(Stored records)
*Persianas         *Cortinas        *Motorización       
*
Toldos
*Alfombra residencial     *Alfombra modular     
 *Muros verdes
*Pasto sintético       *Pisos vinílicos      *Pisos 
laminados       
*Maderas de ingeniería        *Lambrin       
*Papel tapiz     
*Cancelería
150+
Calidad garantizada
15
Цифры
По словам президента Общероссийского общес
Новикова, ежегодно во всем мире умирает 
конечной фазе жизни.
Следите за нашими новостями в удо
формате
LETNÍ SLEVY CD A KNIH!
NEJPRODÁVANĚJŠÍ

---

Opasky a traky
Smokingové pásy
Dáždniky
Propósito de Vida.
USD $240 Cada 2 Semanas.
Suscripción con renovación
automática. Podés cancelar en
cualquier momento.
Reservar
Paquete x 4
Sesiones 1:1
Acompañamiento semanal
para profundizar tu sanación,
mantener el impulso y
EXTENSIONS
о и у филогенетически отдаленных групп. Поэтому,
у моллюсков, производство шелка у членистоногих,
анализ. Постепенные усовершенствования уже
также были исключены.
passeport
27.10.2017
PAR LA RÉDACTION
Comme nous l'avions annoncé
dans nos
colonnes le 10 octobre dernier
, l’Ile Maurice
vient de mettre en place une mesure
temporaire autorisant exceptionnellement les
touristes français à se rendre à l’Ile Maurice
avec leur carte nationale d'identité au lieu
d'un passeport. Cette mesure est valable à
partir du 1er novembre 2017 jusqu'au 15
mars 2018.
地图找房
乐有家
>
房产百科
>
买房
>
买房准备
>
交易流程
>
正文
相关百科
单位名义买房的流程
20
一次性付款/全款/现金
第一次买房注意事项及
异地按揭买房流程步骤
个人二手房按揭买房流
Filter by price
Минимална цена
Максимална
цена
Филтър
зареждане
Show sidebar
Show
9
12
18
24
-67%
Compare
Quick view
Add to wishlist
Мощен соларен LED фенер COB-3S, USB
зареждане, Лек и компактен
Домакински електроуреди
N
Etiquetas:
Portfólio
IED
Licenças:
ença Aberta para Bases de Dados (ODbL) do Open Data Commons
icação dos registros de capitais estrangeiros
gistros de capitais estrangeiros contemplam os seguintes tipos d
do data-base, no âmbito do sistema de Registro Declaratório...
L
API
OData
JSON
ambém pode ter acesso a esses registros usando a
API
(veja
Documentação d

* * *

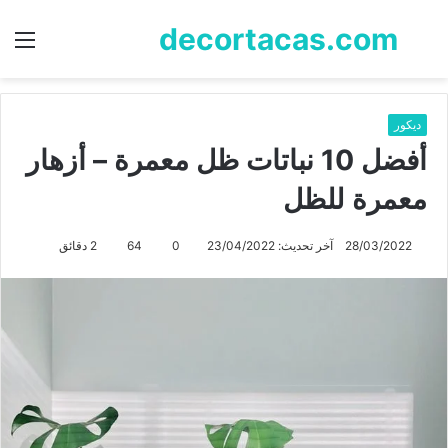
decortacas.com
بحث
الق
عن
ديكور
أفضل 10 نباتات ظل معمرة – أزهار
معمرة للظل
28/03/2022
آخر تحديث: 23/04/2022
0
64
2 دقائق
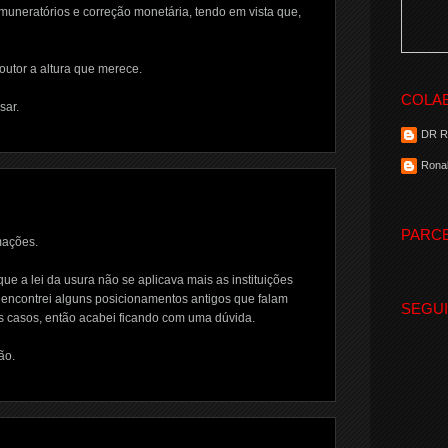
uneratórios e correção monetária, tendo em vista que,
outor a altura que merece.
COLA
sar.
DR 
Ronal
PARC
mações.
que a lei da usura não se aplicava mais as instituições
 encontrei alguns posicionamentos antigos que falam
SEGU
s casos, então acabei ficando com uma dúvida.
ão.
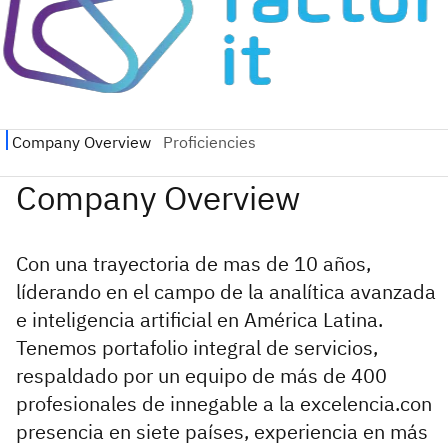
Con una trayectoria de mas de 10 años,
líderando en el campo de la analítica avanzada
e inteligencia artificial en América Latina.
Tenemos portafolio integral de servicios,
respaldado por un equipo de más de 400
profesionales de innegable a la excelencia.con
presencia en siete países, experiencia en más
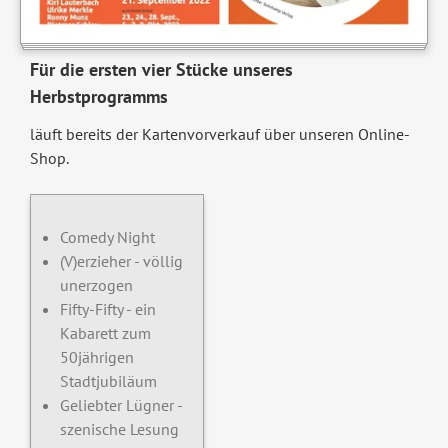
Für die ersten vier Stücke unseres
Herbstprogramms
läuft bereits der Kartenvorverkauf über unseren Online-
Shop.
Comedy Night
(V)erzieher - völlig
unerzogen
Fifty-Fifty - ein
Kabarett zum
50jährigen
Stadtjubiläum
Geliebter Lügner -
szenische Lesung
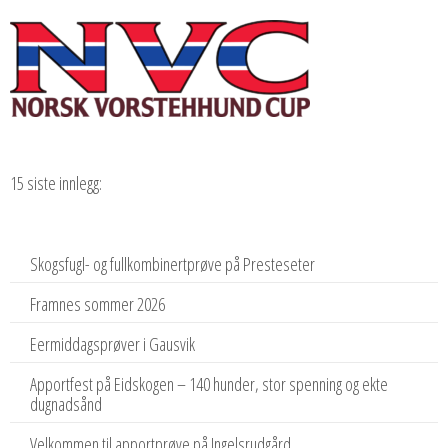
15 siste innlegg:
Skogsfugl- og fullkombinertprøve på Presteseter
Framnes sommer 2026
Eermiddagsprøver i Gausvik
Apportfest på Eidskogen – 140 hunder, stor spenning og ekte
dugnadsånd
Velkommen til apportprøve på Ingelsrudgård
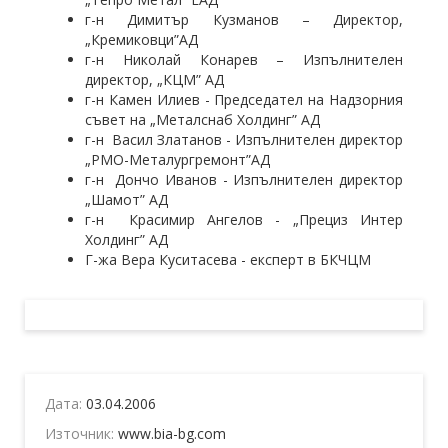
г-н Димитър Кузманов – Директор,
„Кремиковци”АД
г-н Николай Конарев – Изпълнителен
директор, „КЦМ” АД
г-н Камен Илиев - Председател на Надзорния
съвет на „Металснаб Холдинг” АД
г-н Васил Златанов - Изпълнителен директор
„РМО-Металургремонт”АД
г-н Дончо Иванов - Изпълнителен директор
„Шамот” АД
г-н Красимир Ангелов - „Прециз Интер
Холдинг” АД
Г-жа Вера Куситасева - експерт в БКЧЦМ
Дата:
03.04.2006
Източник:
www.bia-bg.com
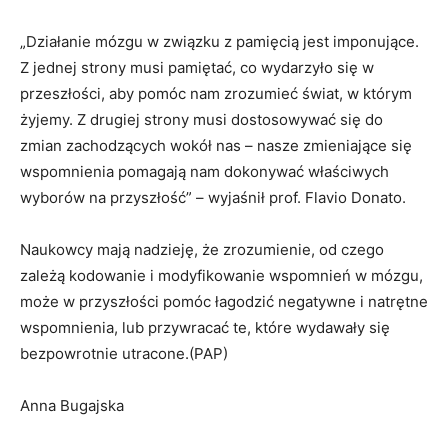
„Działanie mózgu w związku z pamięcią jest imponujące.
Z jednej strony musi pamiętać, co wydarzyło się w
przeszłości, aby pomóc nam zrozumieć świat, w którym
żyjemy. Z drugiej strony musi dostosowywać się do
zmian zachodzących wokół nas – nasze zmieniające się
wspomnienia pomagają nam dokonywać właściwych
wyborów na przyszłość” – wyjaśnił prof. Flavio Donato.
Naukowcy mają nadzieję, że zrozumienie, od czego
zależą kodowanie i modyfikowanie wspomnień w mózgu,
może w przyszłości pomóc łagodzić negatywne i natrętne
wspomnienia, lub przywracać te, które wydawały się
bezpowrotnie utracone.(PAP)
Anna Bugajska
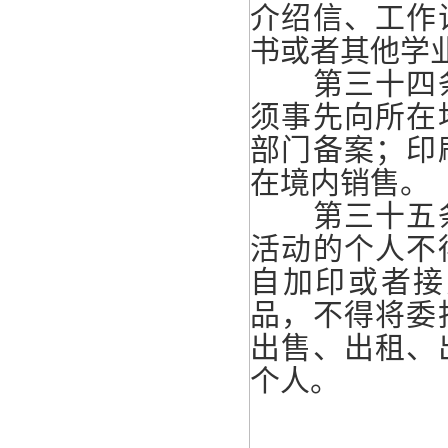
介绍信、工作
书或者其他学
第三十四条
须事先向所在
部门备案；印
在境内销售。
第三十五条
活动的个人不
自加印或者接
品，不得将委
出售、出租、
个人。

• What the exercise asks:
Working from the entries above, filter out every line that lacks "musi" and copy what remains.

• Result below:
Z jednej strony musi pamiętać, co wydarzyło się w
żyjemy. Z drugiej strony musi dostosowywać się do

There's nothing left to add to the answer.